A importância histórica do caso se deve ao fato de ter sido a primeira vez em que a CorteIDH aplicou a Convenção de Belém do Pará e também a primeira vez em que ocorreu uma abordagem sobre violência de gênero contra a mulher, tendo o juiz Cançado Trindade inclusive destacado que foi violado o projeto e a vivência da maternidade.

Já no caso "Campo Algodoeiro", foi reconhecida situação de violência estrutural de gênero contra a mulher. Em Ciudad Juarez, no México, muitas mulheres foram assassinadas em razão de uma cultura de discriminação contra a mulher. Após terem sido encontrados os corpos das vítimas, que também haviam sofrido violência sexual, o Estado não investigou nem puniu os responsáveis.

Mas aqui ainda cabe questionar: quem eram as mulheres no Presídio Miguel Castro Castro e em Ciudad Juarez? Em qual contexto tais crimes ocorreram?

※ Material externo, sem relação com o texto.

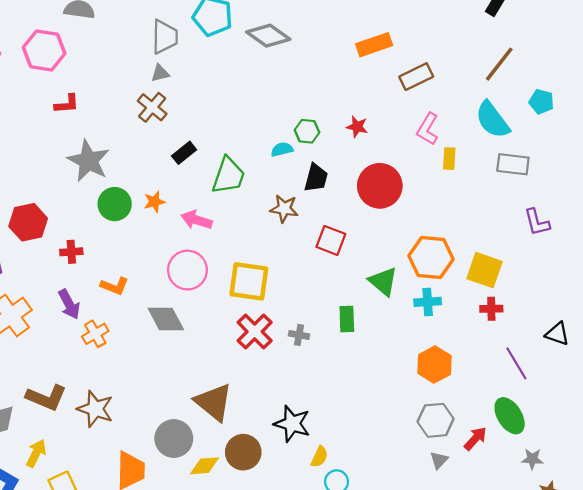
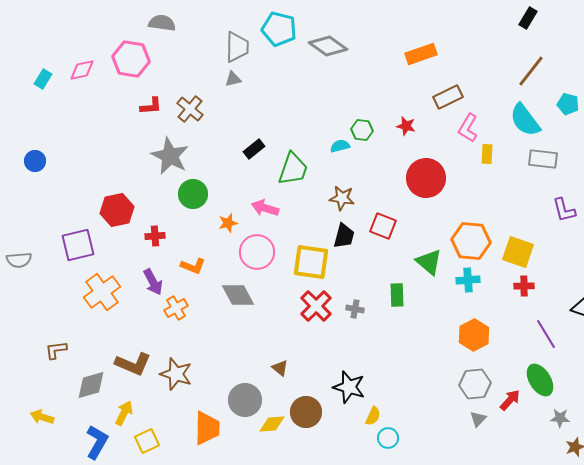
brown rectangle: (416, 77) -> (448, 97), moved
brown cross: (152, 107) -> (190, 109), moved
black trapezoid: (316, 178) -> (344, 236), moved
orange star: (154, 202) -> (228, 223), moved
brown triangle: (214, 402) -> (280, 368), size x0.5

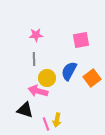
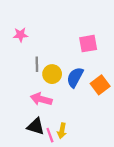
pink star: (36, 35) -> (20, 35), moved
yellow circle: (47, 78) -> (52, 74), moved
black triangle: (25, 110) -> (36, 126), moved

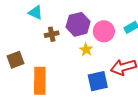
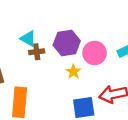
cyan triangle: (36, 13) -> (28, 38), moved

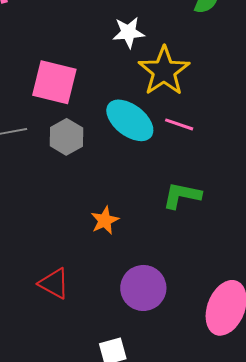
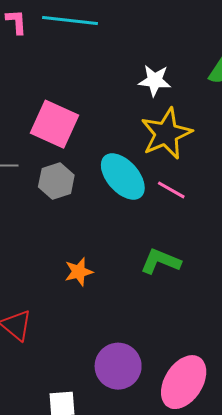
white star: (128, 32) -> (155, 80), moved
purple circle: (143, 288) -> (118, 366), moved

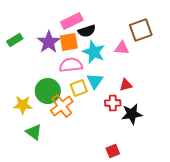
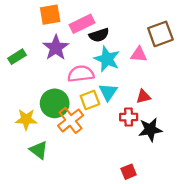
green rectangle: (15, 40) -> (17, 57), moved
orange square: (69, 42) -> (50, 15), moved

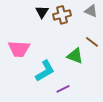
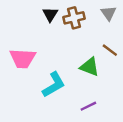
gray triangle: (91, 11) -> (109, 13), turned 32
purple line: (63, 89) -> (88, 106), moved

É interessante notar que pouco se diz sobre os nomes das pessoas que se encontravam no presídio no Peru. A própria decisão da Corte se limita a informar que a finalidade seria o traslado de aproximadamente 90 mulheres. Mas o que se sabe é que tais violações se deram quando o ditador Alberto Fujimori tomou o poder no país e passou a perseguir membros contrários à sua instituição.  Muitas das internas eram, portanto, presas políticas. E o ataque se deu sob o pressuposto de que haveria o planejamento de um motim, o qual nunca foi confirmado.

Há um recorte a ser feito nesse ponto também. Mulheres que colocaram sua voz no mundo, que contestaram padrões, que se posicionaram contra a violação de direitos, ativistas. Acabaram mortas. Assim como Olympe de Gouges. Assim como Marielle Franco.

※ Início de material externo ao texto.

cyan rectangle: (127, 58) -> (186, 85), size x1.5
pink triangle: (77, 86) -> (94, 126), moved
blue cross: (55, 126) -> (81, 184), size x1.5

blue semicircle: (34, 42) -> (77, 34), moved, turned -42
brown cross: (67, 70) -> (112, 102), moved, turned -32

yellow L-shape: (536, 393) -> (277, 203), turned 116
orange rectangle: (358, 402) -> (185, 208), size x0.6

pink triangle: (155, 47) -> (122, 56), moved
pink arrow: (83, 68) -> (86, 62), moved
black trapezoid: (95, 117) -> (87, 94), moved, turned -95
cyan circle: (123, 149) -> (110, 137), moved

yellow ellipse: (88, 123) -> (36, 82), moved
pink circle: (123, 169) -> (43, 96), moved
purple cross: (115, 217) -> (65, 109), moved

Em outra conjuntura, a Ciudad Juarez no México é local de pobreza extrema no país. As mulheres assassinadas (dentre tantas outras cujos casos jamais foram denunciados) foram Laura Berenice Ramos, estudante de 17 anos de idade, Claudia Ivette Gonzáles, trabalhadora de 20 anos de idade e Esmeralda Herrera Monreal, empregada doméstica de 15 anos de idade. Repito, empregada doméstica de 15 anos de idade. Isso já diz muito sobre a realidade socioeconômica do país. E sobre a falta de oportunidades e vulnerabilidade social. Sobre o olhar opressor que que existe em face dessa mulher.  

É, por isso, urgente que se analise as vidas dessas mulheres individualmente, para que se entenda o que pode ser efetivo ou não. As medidas impostas para que se atinja a igualdade contraditoriamente não funcionam com igualdade para todas. É, de fato, grande avanço a existência de leis como a Maria da Penha e a do feminicídio. Mas é também verdade que grande parte da população não possui conhecimento sobre elas. E que ainda que saibam, muitas mulheres não abandonam situações de violência doméstica por dependerem economicamente de seus parceiros, porque os lugares onde vivem são dominados por organizações criminosas e os policiais não chegam ou, se chegam, também hostilizam aquela mulher. Portanto, o problema nesses casos não se resolve simplesmente com a possibilidade de denúncia e prisão. É preciso ir além.

Em uma análise mais profunda, vale questionar: para quais mulheres estão sendo aplicadas as medidas de proteção previstas na Lei Maria da Penha e para quais estão sendo aplicadas as medidas de privação de liberdade previstas na Lei de Execução Penal?

Iris Marion Young, professora de Ciência Política da Universidade de Chicago, aduz que as cinco faces da opressão seriam exploração, fraqueza, imperialismo cultural, marginalização e violência8. Que a superação de tais opressões e uma visão interseccional sobre os estigmas que a sociedade impõe às mulheres nos permita aprofundar nessa luta e, consequentemente, trazer maior efetividade aos direitos humanos.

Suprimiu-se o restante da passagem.